This Valentine's Day, give her a compass.
It’s mid-February again, and we are all forced to deal with the oppression and anxiety of everyone’s favorite made-up holiday, Valentines Day.
If there’s one thing a student of literature hates, it’s a cliché. And Valentine’s Day is a national holiday devoted to cliches.
A dozen roses? Chocolate-dipped strawberries? Are you kidding me? Who could be flattered to receive a gift that millions of imagination-plauged men have bought for their wives and girlfriends?
You know what Valentine’s Day needs (other than total eradication)? A little bit of imagination. And, if you insist on acknowledging this dreadful concession to yet more consumerism, at least use your brain. Buy her a compass.

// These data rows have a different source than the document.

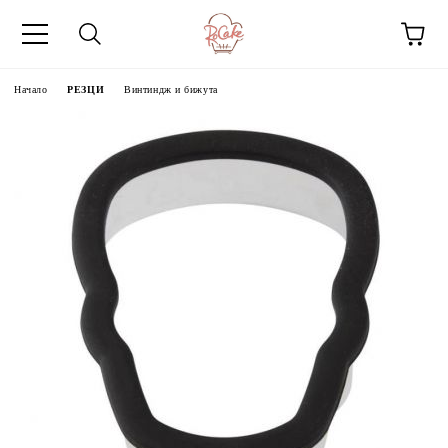
Начало
РЕЗЦИ
Винтиндж и бижута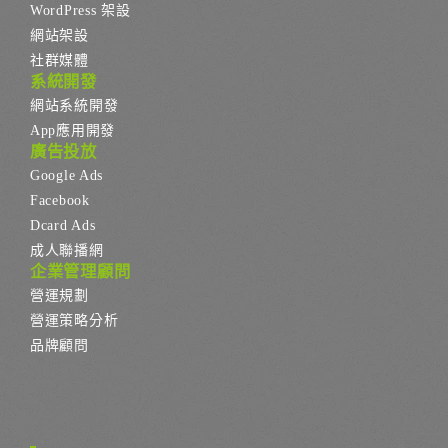
WordPress 架設
網站架設
社群媒體
系統開發
網站系統開發
App應用開發
廣告投放
Google Ads
Facebook
Dcard Ads
成人聯播網
企業管理顧問
營運規劃
營運策略分析
品牌顧問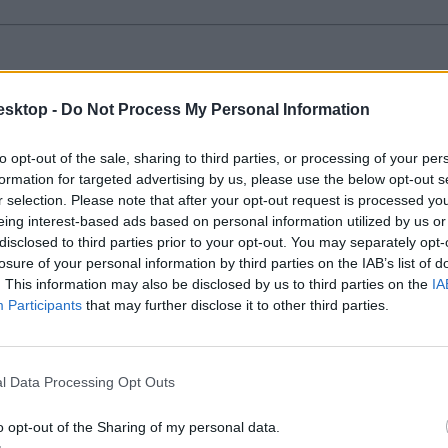
szének nem hivatalos megoldásait
esktop -
Do Not Process My Personal Information
feladatsor nem hivatalos megoldásai. Az angolérettségi nap szakmai tá
to opt-out of the sale, sharing to third parties, or processing of your per
formation for targeted advertising by us, please use the below opt-out s
r selection. Please note that after your opt-out request is processed y
eing interest-based ads based on personal information utilized by us or
disclosed to third parties prior to your opt-out. You may separately opt-
losure of your personal information by third parties on the IAB’s list of
. This information may also be disclosed by us to third parties on the
IA
csoportban – ilyen témákban kell szöveget írniuk a di
Participants
that may further disclose it to other third parties.
en egy rövid és egy hosszú szöveget kell megírniuk.
l Data Processing Opt Outs
o opt-out of the Sharing of my personal data.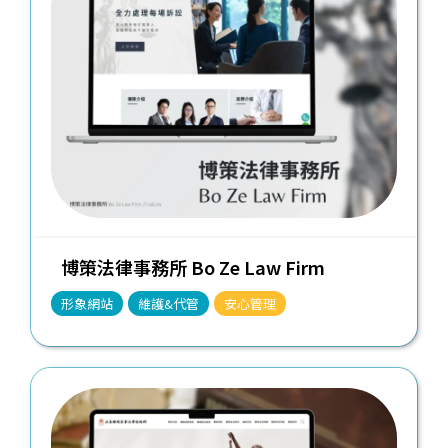
博策法律事務所 Bo Ze Law Firm
形象網站
維護&代管
安心管理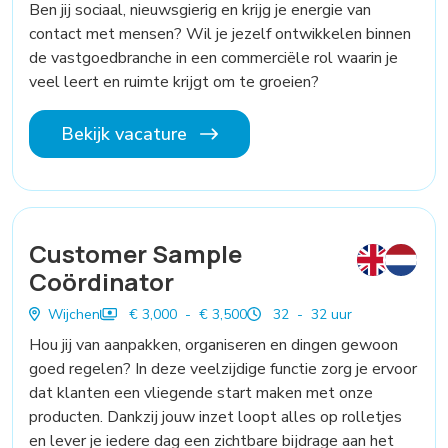
Ben jij sociaal, nieuwsgierig en krijg je energie van
contact met mensen? Wil je jezelf ontwikkelen binnen
de vastgoedbranche in een commerciële rol waarin je
veel leert en ruimte krijgt om te groeien?
Bekijk vacature
Customer Sample
Coördinator
Wijchen
€ 3,000 - € 3,500
32 - 32 uur
Hou jij van aanpakken, organiseren en dingen gewoon
goed regelen? In deze veelzijdige functie zorg je ervoor
dat klanten een vliegende start maken met onze
producten. Dankzij jouw inzet loopt alles op rolletjes
en lever je iedere dag een zichtbare bijdrage aan het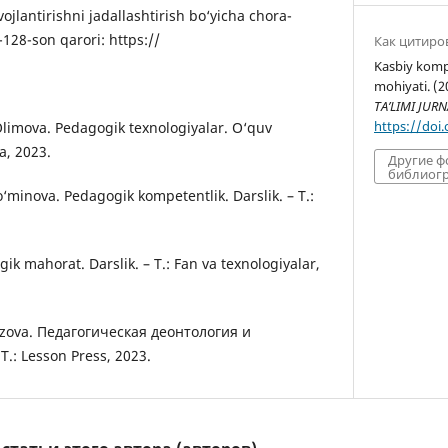
vojlantirishni jadallashtirish bo‘yicha chora-
-128-son qarori: https://
Как цитиро
Kasbiy komp
mohiyati. (2
TA’LIMI JURN
https://doi
Olimova. Pedagogik texnologiyalar. O‘quv
a, 2023.
Другие 
библиогр
‘minova. Pedagogik kompetentlik. Darslik. – T.:
ik mahorat. Darslik. – T.: Fan va texnologiyalar,
razova. Педагогическая деонтология и
T.: Lesson Press, 2023.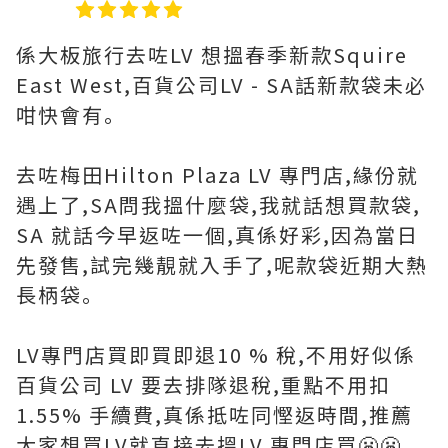
係大板旅行去咗LV 想搵春季新款Squire
East West,百貨公司LV - SA話新款袋未必
咁快會有｡
去咗梅田Hilton Plaza LV 專門店,緣份就
遇上了,SA問我搵什麼袋,我就話想買款袋,
SA 就話今早返咗一個,真係好彩,因為當日
先發售,試完幾靚就入手了,呢款袋近期大熱
長柄袋｡
LV專門店買即買即退10 % 稅,不用好似係
百貨公司 LV 要去排隊退稅,重點不用扣
1.55% 手續費,真係抵咗同慳返時間,推薦
大家想買LV就直接去搵LV 專門店買😬😬｡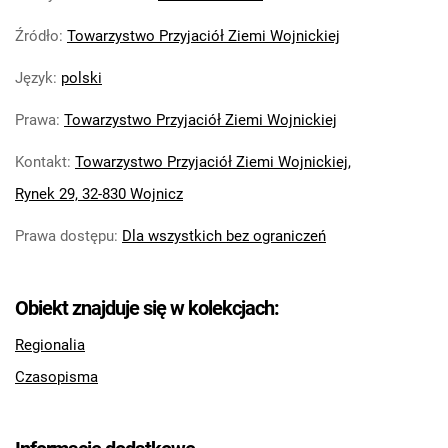
Źródło
:
Towarzystwo Przyjaciół Ziemi Wojnickiej
Język
:
polski
Prawa
:
Towarzystwo Przyjaciół Ziemi Wojnickiej
Kontakt
:
Towarzystwo Przyjaciół Ziemi Wojnickiej,
Rynek 29, 32-830 Wojnicz
Prawa dostępu
:
Dla wszystkich bez ograniczeń
Obiekt znajduje się w kolekcjach:
Regionalia
Czasopisma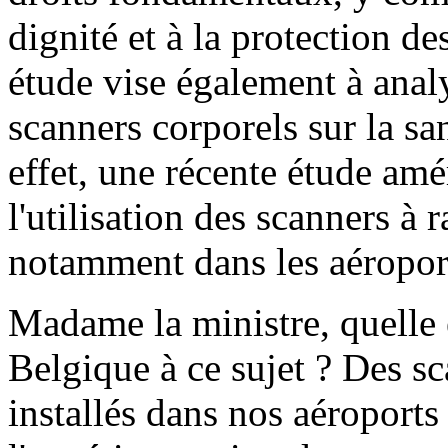
dignité et à la protection d
étude vise également à anal
scanners corporels sur la sa
effet, une récente étude amé
l'utilisation des scanners à 
notamment dans les aéroport
Madame la ministre, quelle e
Belgique à ce sujet ? Des sc
installés dans nos aéroports 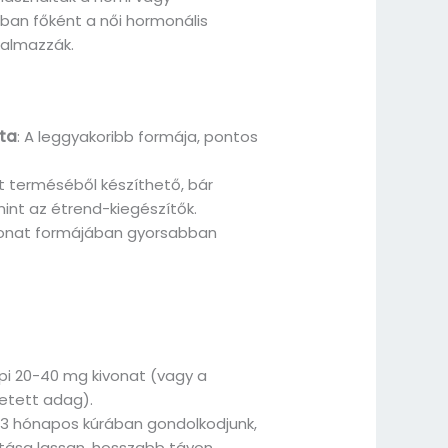
ban főként a női hormonális
almazzák.
tta
: A leggyakoribb formája, pontos
tt terméséből készíthető, bár
int az étrend-kiegészítők.
ivonat formájában gyorsabban
api 20-40 mg kivonat (vagy a
etett adag).
 3 hónapos kúrában gondolkodjunk,
atása lassan, hosszabb távon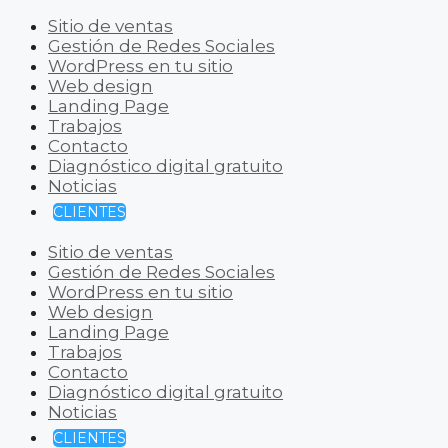
Sitio de ventas
Gestión de Redes Sociales
WordPress en tu sitio
Web design
Landing Page
Trabajos
Contacto
Diagnóstico digital gratuito
Noticias
CLIENTES
Sitio de ventas
Gestión de Redes Sociales
WordPress en tu sitio
Web design
Landing Page
Trabajos
Contacto
Diagnóstico digital gratuito
Noticias
CLIENTES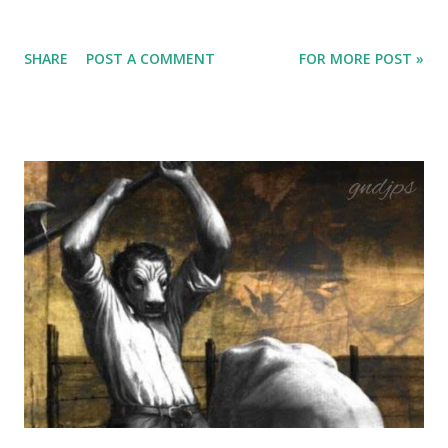
SHARE
POST A COMMENT
FOR MORE POST »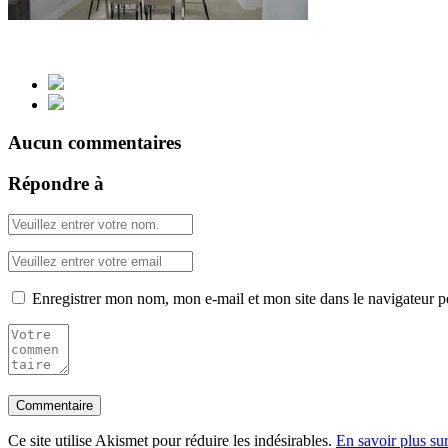
Aucun commentaires
Répondre à
Enregistrer mon nom, mon e-mail et mon site dans le navigateur
Ce site utilise Akismet pour réduire les indésirables.
En savoir plus su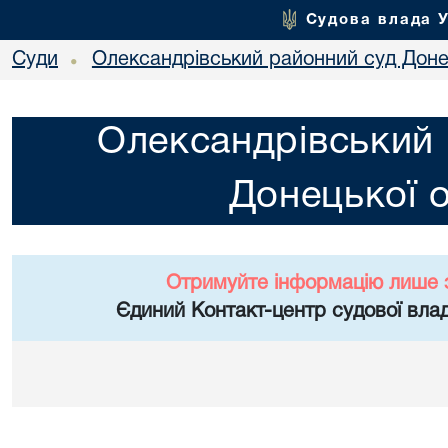
Судова влада 
Суди
Олександрівський районний суд Донец
•
Олександрівський 
Донецької о
Отримуйте інформацію лише 
Єдиний Контакт-центр судової влад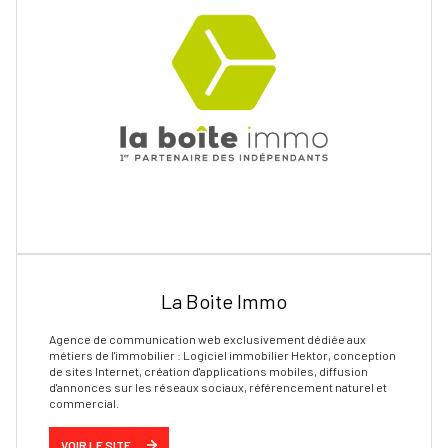
La Boite Immo
Agence de communication web exclusivement dédiée aux
métiers de l'immobilier : Logiciel immobilier Hektor, conception
de sites Internet, création d'applications mobiles, diffusion
d'annonces sur les réseaux sociaux, référencement naturel et
commercial.
VOIR LE SITE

In 1611, John Donne was called to France on a diplomatic mission. His wife, who was staying behind in England, had terrible feelings that something tragic was going to happen to one or both of them while he was gone, and pleaded with him not to go. In the poem, he reassures her that nothing could possibly separate the two of them, since their souls were joined forever. And here is where he used the conceit of the compass, saying:
“If [our souls] be two, they are two so
As stiff twin compasses are two,
Thy soul the fixed foot, makes no show
To move, but doth, if th’ other do.
And though it in the center sit,
Yet when the other far doth roam,
It leans, and hearkens after it,
And grows erect, as that comes home.
Such wilt thou be to me, who must
Like th’ other foot, obliquely run;
Thy firmness makes my circle just,
And makes me end, where I begun.”
He is telling his wife that she is like the leg of the compass that stays fixed, at the center of the circle. As he travels away from her, she leans and “hearkens” after him; when he returns, she stands up straight again in anticipation.
If she wavered, or drifted, the circle would be lopsided, and he would not be able to end “where I begun.” But because she is steadfast, he returns at the starting point, and his circle—the symbol of perfection, with neither a beginning nor an end—is “just.”
Sure, buying your wife a compass is a stupid idea, but so is shilling out $100 for some stupid flowers. Any way you look at it, Valentine's Day sucks.